Concurrency & Multi-threading
This module demonstrates concurrent programming patterns and pitfalls.
Contents
| File | Topic | Key Concept |
|---|---|---|
src/atomic_ordering.cpp |
Atomic Operations | Memory ordering |
src/lock_free_queue.cpp |
Lock-Free Queue | SPSC queue |
src/openmp_basics.cpp |
OpenMP | Simple parallelization |
Key Concepts
Atomic Operations & Memory Ordering
std::atomic provides thread-safe operations with different memory ordering guarantees:
std::atomic<int> counter{0};
// Relaxed: no synchronization, just atomicity
counter.fetch_add(1, std::memory_order_relaxed);
// Acquire-Release: synchronizes with paired operations
flag.store(true, std::memory_order_release); // Writer
if (flag.load(std::memory_order_acquire)) {} // Reader
// Sequential Consistency: total order (default, slowest)
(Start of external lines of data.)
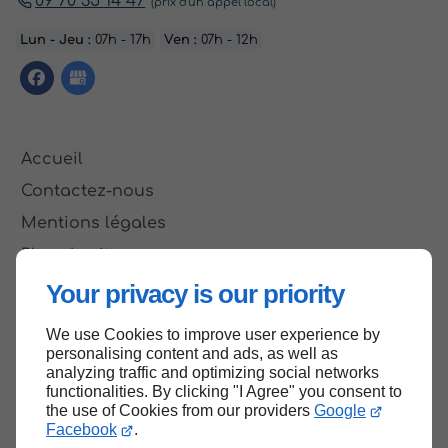
09 70 35 14 47
Lun - Jeu :
07h - 17h
Ven :
07h - 12h
Accueil
Contactez-nous
Mentions légales
Plan du site
Your privacy is our priority
We use Cookies to improve user experience by
Haut de page
personalising content and ads, as well as
analyzing traffic and optimizing social networks
functionalities. By clicking "I Agree" you consent to
the use of Cookies from our providers
Google
Facebook
.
counter.fetch_add(1, std::memory_order_seq_cst);
When to use each:
relaxed: Counters, statistics (no ordering needed)acquire/release: Producer-consumer patternsseq_cst: When in doubt, or complex synchronization
Lock-Free Queue
Single-Producer Single-Consumer (SPSC) queue without locks:
template<typename T, size_t Capacity>
class SPSCQueue {
std::array<T, Capacity> buffer_;
alignas(64) std::atomic<size_t> head_{0};
alignas(64) std::atomic<size_t> tail_{0};
public:
bool push(const T& item) {
size_t tail = tail_.load(std::memory_order_relaxed);
size_t next = (tail + 1) % Capacity;
if (next == head_.load(std::memory_order_acquire)) {
return false; // Full
}
buffer_[tail] = item;
tail_.store(next, std::memory_order_release);
return true;
}
bool pop(T& item) {
size_t head = head_.load(std::memory_order_relaxed);
if (head == tail_.load(std::memory_order_acquire)) {
return false; // Empty
}
item = buffer_[head];
head_.store((head + 1) % Capacity, std::memory_order_release);
return true;
}
};
OpenMP
Simple parallelization with pragmas:
#include <omp.h>
// Parallel for loop
#pragma omp parallel for
for (int i = 0; i < n; ++i) {
process(data[i]);
}
// Reduction
int sum = 0;
#pragma omp parallel for reduction(+:sum)
for (int i = 0; i < n; ++i) {
sum += data[i];
}
// Set thread count
omp_set_num_threads(4);
Common Pitfalls
False Sharing
Threads modifying adjacent memory cause cache invalidation:
// Bad: counters share cache line
struct Counters {
int a, b, c, d; // All on same cache line
};
// Good: pad to cache line
struct Counters {
alignas(64) int a;
alignas(64) int b;
alignas(64) int c;
alignas(64) int d;
};
Data Races
Use ThreadSanitizer to detect:
cmake --preset=tsan
cmake --build build/tsan
./build/tsan/your_test
Running Benchmarks
cmake --preset=release
cmake --build build/release
./build/release/examples/05-concurrency/bench/atomic_bench
./build/release/examples/05-concurrency/bench/lock_free_bench
./build/release/examples/05-concurrency/bench/openmp_bench
Thread Scaling
Test scaling efficiency:
# Run with different thread counts
OMP_NUM_THREADS=1 ./openmp_bench
OMP_NUM_THREADS=2 ./openmp_bench
OMP_NUM_THREADS=4 ./openmp_bench
OMP_NUM_THREADS=8 ./openmp_bench
Ideal scaling: 2 threads = 2x speedup, 4 threads = 4x speedup
Real-world factors limiting scaling:
- Amdahl's Law (serial portions)
- Memory bandwidth
- Cache contention
- False sharing